Configure the WebSphere Application Server trust service to issue
a specific security token to the requestor for communication with an endpoint.
Use the administrative console to configure the security context token provider
that the trust service provides.
Before you begin
WebSphere Application Server provides a trust service. The trust
service provides both a security token service and additional WebSphere Application
Server trust-related functionality. To configure the trust service, in addition
to managing the security context token provider, you must first complete the
following tasks:
- Create or manage supported targets. You can create explicit assignments
for new service endpoints (targets) or manage endpoints that have the security
context token provider explicitly assigned or that inherit the token provider
designated as the Trust Service default.
- Create or manage the attachment of token operations for service endpoints
to policy sets and bindings.
The order in which you complete these tasks is not important.
About this task
This task describes how to manage the security context token provider
and how to define or modify the properties of the security context token provider.
Procedure
- To manage the security context token provider, click Services
> Trust service > Token providers.
- To edit the settings of the security context token provider configuration,
click the link for the token provider name. You cannot edit the
name when modifying the token provider information.
- Change the token type schema Uniform Resource Identifier (URI).
The format must be in the standard URI format. For example, for a security
context token, you might type: http://schemas.xmlsoap.org/ws/2005/02/sc/sct
- Change the amount of time, in minutes, in the Token timeout field
that the issued token is valid. The default value is 10 minutes.
This value cannot be less than 10 minutes.
- Change the amount of time, in minutes, in the Time in cache
after timeout field that the expired token is kept in cache and where
the token can still be renewed. The default value is 120 minutes.
This value cannot be less than 10 minutes.
- Select the Allow renewal after timeout check box to enable
the renewal of a token after the token has expired. If selected,
the amount of time, within which an expired token can still be renewed, is
specified in minutes in the Time in cache after expiration field.
- Select the Allow postdated tokens check box to enable
postdated tokens. Use postdated tokens to specify whether a client
can request a token to become valid at a later time.
- Select the Distributed cache check box to enable a distributed
cache. Use a distributed cache if the server is in a clustered
environment and you want the tokens to be shared across the cluster.
- Click Add to define a new custom property or click Edit to
modify the custom property. Specify these settings using the Custom
Properties setting. Custom properties are used to set internal system configuration
properties. Custom properties are arbitrary name-value pairs of data, where
the name might be a property key or a class implementation, and where the
value might be a string or the value might be a true or false value.
- If you define a custom property, type a name. Refer
to the documentation for the token provider for valid custom property names.
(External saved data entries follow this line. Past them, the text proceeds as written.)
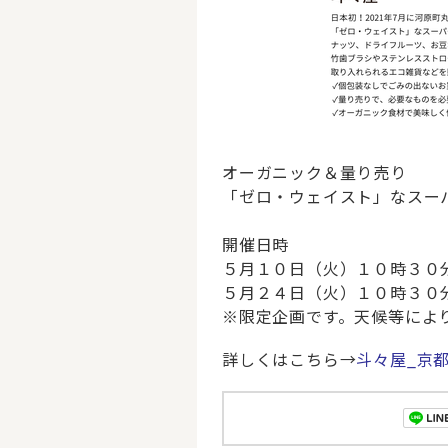
オーガニック＆量り売り
「ゼロ・ウェイスト」なスー
開催日時
５月１０日（火）１０時３０
５月２４日（火）１０時３０
※限定企画です。天候等によ
詳しくはこちら→
斗々屋_京都I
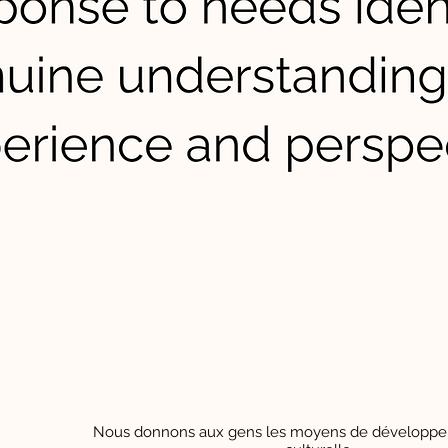
Nous donnons aux gens les moyens de développer 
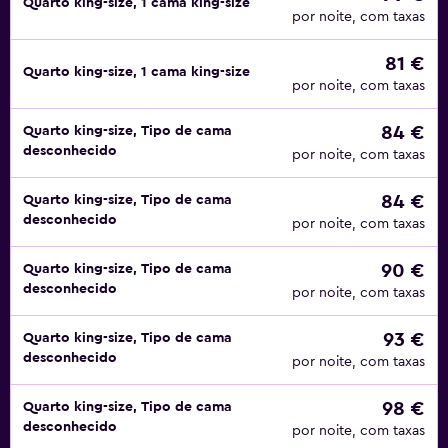
Quarto king-size, 1 cama king-size
por noite, com taxas
81 €
Quarto king-size, 1 cama king-size
por noite, com taxas
84 €
Quarto king-size, Tipo de cama
desconhecido
por noite, com taxas
84 €
Quarto king-size, Tipo de cama
desconhecido
por noite, com taxas
90 €
Quarto king-size, Tipo de cama
desconhecido
por noite, com taxas
93 €
Quarto king-size, Tipo de cama
desconhecido
por noite, com taxas
98 €
Quarto king-size, Tipo de cama
desconhecido
por noite, com taxas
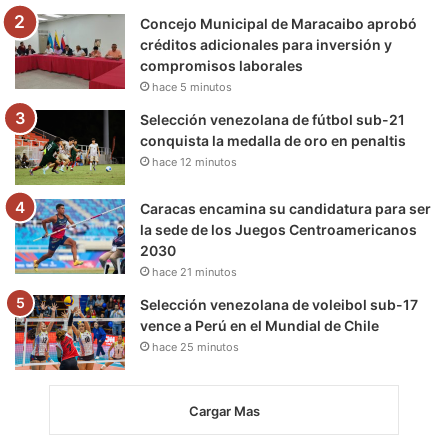
m
Concejo Municipal de Maracaibo aprobó
créditos adicionales para inversión y
compromisos laborales
hace 5 minutos
Selección venezolana de fútbol sub-21
conquista la medalla de oro en penaltis
hace 12 minutos
Caracas encamina su candidatura para ser
la sede de los Juegos Centroamericanos
2030
hace 21 minutos
Selección venezolana de voleibol sub-17
vence a Perú en el Mundial de Chile
hace 25 minutos
Cargar Mas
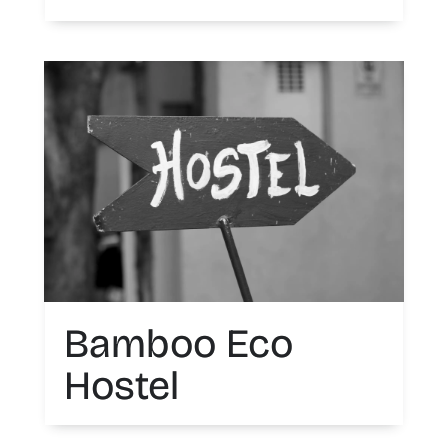
Bamboo Eco
Hostel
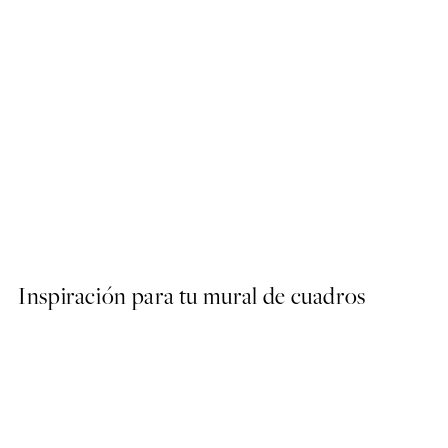
50%*
Grounded Thoughts No2 P
Desde 10,98 €
21,95 €
Inspiración para tu mural de cuadros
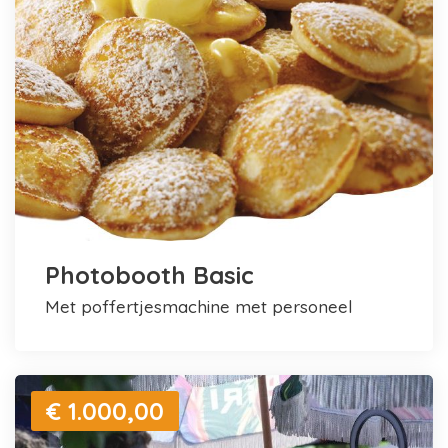
Photobooth Basic
met poffertjesmachine met personeel
€ 1.000,00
- If you define a custom property, type a value. Refer
to the documentation for the token provider for the values for a property
name.
- Repeat defining the name and the value for each custom property
that you add.
- Click OK. You are returned to the Token providers
panel.
- Save your changes before applying the changes to the Web services
security runtime configuration.
- Click Update Runtime to update the Web services security
runtime configuration with any data changes for token providers, trust service
attachments, and targets. Whether the confirmation window is displayed
depends on whether you select the Show confirmation for update runtime
command check box. Expand Preferences to view the check box.
- Optional: Confirm or click Cancel when the confirmation
window appears. If you deselected the Show confirmation for
update runtime command check box, all changes are made immediately without
displaying the confirmation window.
Results
You have completed the required steps to modify the security context
token provider configuration and to update the Web services security runtime
configuration. You can also update the security context token provider configuration
for the trust service using the wsadmin tool. The wsadmin tool examples are
written in the Jython scripting language.
What to do next
Next, if you have not done so already, you must also configure
targets or configure attachments to complete the trust service configuration.